Voice technology or speaker recognition is the ability of a machine or software to receive, interpret and carryout spoken commands or instructions. This technology is expanding quickly because it is easy to use, feels natural and provides instant answers and information. It is employed by consumers to shop, make reservations, get directions, book travel, etc. To understand the effect and importance of voice technology on consumer behavior, it is important to know how voice affects our lives. Also worth understanding, will be how synthetic (AI) voice differentiates itself from natural (human) voice.
How does voice affect our lives?
Voice helps us to navigate through social situations of life. As humans, our voice begins to develop from pregnancy until adulthood and will be influenced by our environment especially how we interact, what we listen to or watch on TV.
It can be developed to the point whereby it becomes our identity. This means the way we speak will determine how others perceive us and how we fit into different social groups or families. This is because our accent or manner of speaking is interpreted differently within our society. However, through conscious effort we can change the message behind our voice by adapting it to how we want to be perceived as did the former UK Prime Minister Margaret Thatcher.

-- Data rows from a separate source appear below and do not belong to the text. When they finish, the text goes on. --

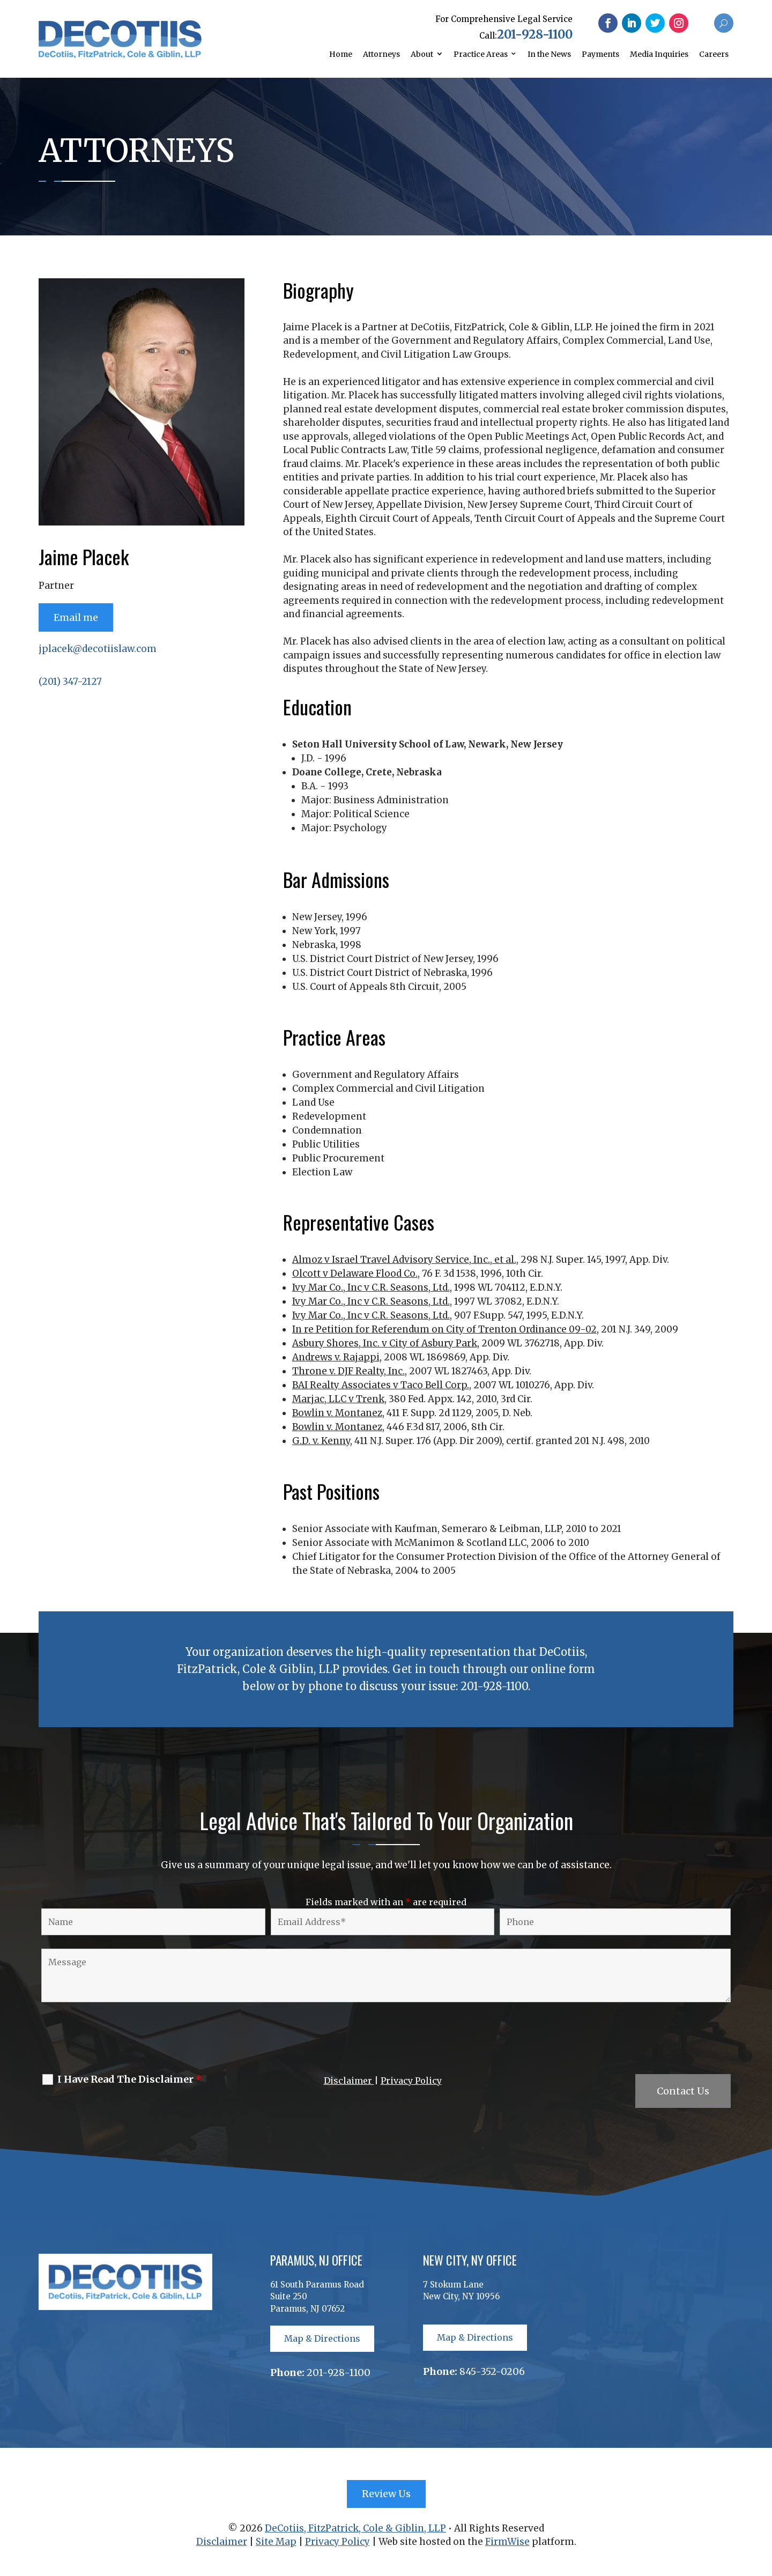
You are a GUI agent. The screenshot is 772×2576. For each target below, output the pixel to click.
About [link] (422, 54)
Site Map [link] (276, 2542)
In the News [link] (549, 54)
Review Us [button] (386, 2494)
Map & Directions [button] (322, 2338)
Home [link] (340, 54)
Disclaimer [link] (349, 2080)
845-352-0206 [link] (492, 2371)
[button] (608, 23)
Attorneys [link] (381, 54)
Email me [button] (76, 617)
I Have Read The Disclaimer (129, 2079)
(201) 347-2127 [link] (70, 681)
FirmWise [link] (507, 2542)
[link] (120, 55)
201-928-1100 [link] (535, 34)
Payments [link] (600, 54)
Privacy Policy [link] (411, 2080)
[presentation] (120, 2040)
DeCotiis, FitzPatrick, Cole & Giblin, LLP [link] (355, 2528)
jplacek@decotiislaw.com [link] (98, 649)
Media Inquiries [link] (659, 54)
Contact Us (683, 2091)
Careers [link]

Besides creating a certain perception about us, voice can also affect our emotions or moods as well as our cognitive process by altering the way we think, remember, judge, solve problems or learn.
How does synthetic (AI) voices influence us differently from real human voice
A natural voice is simultaneously made up of changes in pitch, intensity and duration of words and speech segment. Again, natural voice has redundant (repetitive) acoustic cues to speech segment. These factors coupled with the fact that an individual encounter natural voice in everyday life since from childhood makes listening and understanding natural voice effortless and trustworthy.
Synthetic voice however, is generally produced by a text-to-speech system and lacks natural phonetic variation and natural variation in pitch, level and intonation encountered with natural voice. In addition it has minimal redundancy in the acoustic cues to speech segment. These factors make it difficult for certain individuals to relate individual words or sentences to the overall meaning of a text. This means more effort is required when listening to synthetic voice. Again, it can easily be distinguished from real human voice and will by default create a perception in our minds or a sense of unreliability. Practically however, synthetic voice is good for voicing out commands and for helping the visually impaired to navigate through life.
Although the ability to understand or comprehend synthetic and natural voice produce an error rate of 7.6 % and 2.7 % respectively, no significant difference have been reported in a person’s ability to comprehend natural and synthetic speech. As such both voices are generally regarded as equivalent. But a recent study showed that humans prefer to interact with AI voices that display human-like emotions because it creates a sense of familiarity and puts them at ease.
How does AI voices impact consumer behavior or buying power
According to Think with Google, voice technology affects consumer behavior and buying power because of the following advantages:
- It is quick and efficient. This means you can easily multitask
- It provides instant answers and information
- They are always available
- It makes daily routines much easier
- It creates a new form of human relationship by engaging with its owner as if it was a friend. Owners are even saying words such as “please,” “thank you,” and even “sorry.”
Sun et al reported that, consumers spend 23 % more time when shopping with AI voices. This is true especially for products that do not require active search or comparison. Also AI voice can list features, facts and statistic that can quickly convince an individual to purchase a product. But AI voice cannot detect human emotions and hence might not be able to create a sense of urgency necessary to persuade an unconvinced customer to buy a product or service. This means AI voice cannot be reliable and trustworthy all the time.
The most important aspect of synthetic voice is its one-dimensional nature. This means the more certain attributes are met, the more customers will be satisfied and vice versa.